Mutfak burada, şarap nerede?
Gusto Dergisi – Sayı 135 – Ocak/Şubat 2013 – Mehmet Yalçın
Antep mutfağı bunca yükselirken, tarihe karışan enfes Antep şaraplarının yeniden hayat bulmasının zamanı gelmedi mi? Şarapsız mutfak, topal kalmaya mahkûmdur…
Atatürk Orman Çiftliği’nden gelen kalem gibi ince uzun şişe, Gusto yazı işlerinde neredeyse unutulmuştu. İlkel etiketli, içindeki şarabın muhtemelen bozulduğu bu fazlaca eski şarabı açmaya bir türlü elimiz gitmemişti. Neden sonra Ahmet Örs’le birlikte sakin bir günde şişeyi açtık. Ve gözlerimize -pardon, burnumuza ve damağımıza- inanamadık…

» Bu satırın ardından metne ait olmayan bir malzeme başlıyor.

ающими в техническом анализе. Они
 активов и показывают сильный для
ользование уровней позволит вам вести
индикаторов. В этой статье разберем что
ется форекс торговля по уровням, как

1960’lardan kalma, kısacık mantarı ile şarap arasına en az 5 santim hava girmiş kahverengi şişeyi açar açmaz, önce şarabın rengine şaşırdık. Evet, yılların etkisiyle kiremit tonlarına doğru bir dönüş vardı ama yine de hayli koyuydu. Burunda ise bunca seneye ve şişenin içine giren havaya rağmen oksidasyon ya da sirkeleşme olmamıştı. Deri, kuru meyve ve baharat kokuları yoğundu, tipik bir yıllanmış kaliteli şarap havasındaydı. Şarap damakta da çökmemiş, içim özelliğini yitirmemiş, tam tersine bu uzun güzellik uykusundan daha da lezzetlenerek çıkmıştı. Kadife gibi tanenler dilin üzerindeki papillaları okşuyor, geriye ılık ve baharlı izler bırakıyordu…

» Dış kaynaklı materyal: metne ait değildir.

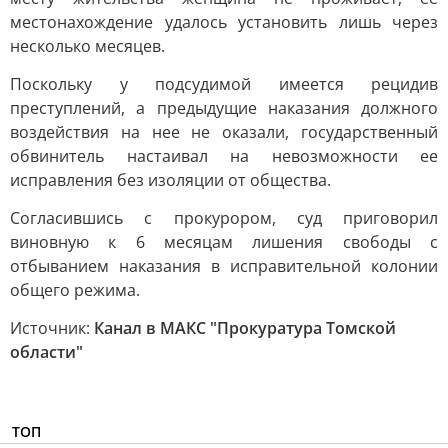
местонахождение удалось установить лишь через
несколько месяцев.
Поскольку у подсудимой имеется рецидив
преступлений, а предыдущие наказания должного
воздействия на нее не оказали, государственный
обвинитель настаивал на невозможности ее
исправления без изоляции от общества.
Согласившись с прокурором, суд приговорил
виновную к 6 месяцам лишения свободы с
отбыванием наказания в исправительной колонии
общего режима.
Источник:
Канал в МАКС "Прокуратура Томской
области"
ТОП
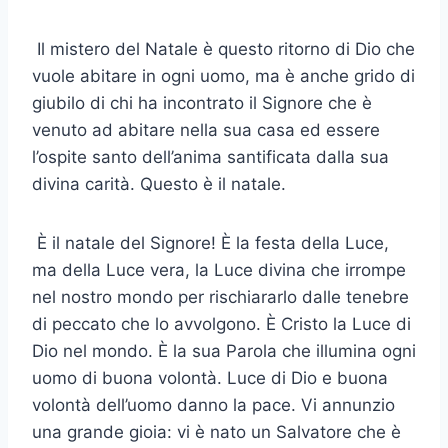
Il mistero del Natale è questo ritorno di Dio che
vuole abitare in ogni uomo, ma è anche grido di
giubilo di chi ha incontrato il Signore che è
venuto ad abitare nella sua casa ed essere
l’ospite santo dell’anima santificata dalla sua
divina carità. Questo è il natale.
È il natale del Signore! È la festa della Luce,
ma della Luce vera, la Luce divina che irrompe
nel nostro mondo per rischiararlo dalle tenebre
di peccato che lo avvolgono. È Cristo la Luce di
Dio nel mondo. È la sua Parola che illumina ogni
uomo di buona volontà. Luce di Dio e buona
volontà dell’uomo danno la pace. Vi annunzio
una grande gioia: vi è nato un Salvatore che è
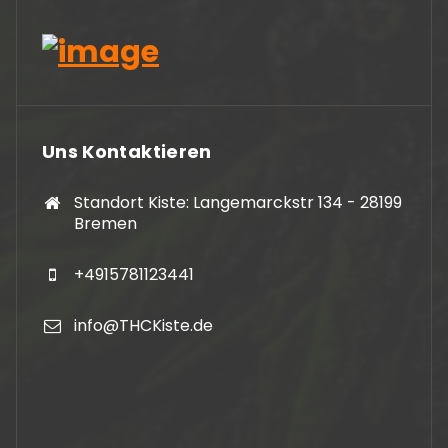
Uns Kontaktieren
Standort Kiste: Langemarckstr 134 - 28199
Bremen
+4915781123441
info@THCKiste.de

Şimdilerde derginin sonunda iki sayfalık bir parseli kaplayan “Son Tadım” sayfalarımız, 2004 yılında böyle düzenli değildi. Seyrek olarak iyi bir yıllanmış şarap tatma fırsatı bulduğumuzda onunla ilgili izlenimlere bu başlıkla yer veriyorduk. Oturduk ve “Hava yastıklı presler, soğutmalı çelik tanklar, Fransız meşe fıçılar, steril filtreler vb. gibi hiçbir imkânın mevcut olmadığı o yıllarda bu enfes şarabı üreten ustaların yaşıyorlarsa sağlıklarına, aramızda değillerse anılarına kaldırıyoruz kadehlerimizi” diye biten bir yazı yazdık.
Bir hafta geçmeden geldi Prof. Dr. Feridun Topaloğlu’nun mektubu. Hocamız, “Bu şarabı ben çiftlik şarap fabrikasının müdürüyken Horozkarası üzümlerinden yapardık. Üzümleri 3 tonluk fıçılarda ihtimamla mayalandırırdık. Kilis şarabı o zamanlar harikaydı” diyordu.

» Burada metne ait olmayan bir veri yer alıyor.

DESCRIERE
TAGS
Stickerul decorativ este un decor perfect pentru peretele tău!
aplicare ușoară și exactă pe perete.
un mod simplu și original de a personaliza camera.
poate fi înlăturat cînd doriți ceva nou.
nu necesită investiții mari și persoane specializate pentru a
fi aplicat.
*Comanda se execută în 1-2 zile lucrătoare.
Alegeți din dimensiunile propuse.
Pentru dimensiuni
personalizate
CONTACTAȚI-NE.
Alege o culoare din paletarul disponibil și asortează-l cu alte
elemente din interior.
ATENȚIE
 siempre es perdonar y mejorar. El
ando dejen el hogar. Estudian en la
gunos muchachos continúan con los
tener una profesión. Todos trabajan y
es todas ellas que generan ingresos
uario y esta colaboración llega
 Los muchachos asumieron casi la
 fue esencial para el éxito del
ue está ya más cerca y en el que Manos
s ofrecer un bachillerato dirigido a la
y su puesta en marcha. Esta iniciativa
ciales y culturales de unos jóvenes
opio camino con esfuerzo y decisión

Bu, Antep üzümleri ve şaraplarıyla ilk tanışmam da değildi. 80’lerin ikinci yarısında şair dostum Tahir Abacı’yla favori şarabı Tekel’in Güneybağ’ıyla sulanan az şiir sohbeti yapmamıştık. Antep’in Horozkarası’ndan yapılan Güneybağ, Elazığlı efsanevî Buzbağ’ın yeğeniydi adeta…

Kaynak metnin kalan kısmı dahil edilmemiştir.